Getting the sample app running locally is similar to starting any Rails
project: clone the repo, install your gems, and migrate your database.
One additional step is to configure Toopher. In this example, the
Toopher client is instantiated using API credentials stored in the
environment (toopher = ToopherAPI.new(ENV['TOOPHER_CONSUMER_KEY'], ENV['TOOPHER_CONSUMER_SECRET'])
), so you need to set
TOOPHER_CONSUMER_KEY
and TOOPHER_CONSUMER_SECRET
.
git clone git@github.com:smholloway/sample_app_2nd_ed_with_toopher.git
cp config/database.yml.example config/database.yml
bundle install
bundle exec rake db:migrate
export TOOPHER_CONSUMER_KEY=xxx
export TOOPHER_CONSUMER_SECRET=xxx
rails server
To see Toopher in action, create an account, then navigate to the user settings page. You should see a section for Toopher, which you enable by pairing. After successfully pairing, log out, then log back in.

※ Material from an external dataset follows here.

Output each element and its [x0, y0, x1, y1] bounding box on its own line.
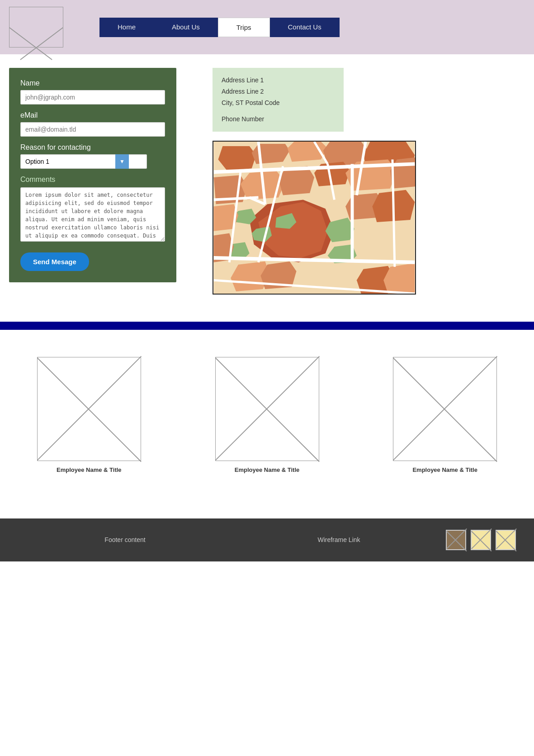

Curious about the changes necessary to integrate Toopher? See the pull request that made it happen.
- The login flow changed but the tests were not updated, so they are failing.
- In this example the UI is merely workable--please use your imagination for how a professional designer would craft modals and input forms.
- There is no easy way to reset Toopher when locked out. In a real implementation, consider allowing users to reset Toopher like they reset a forgotten password; for example, using a security question or email reset.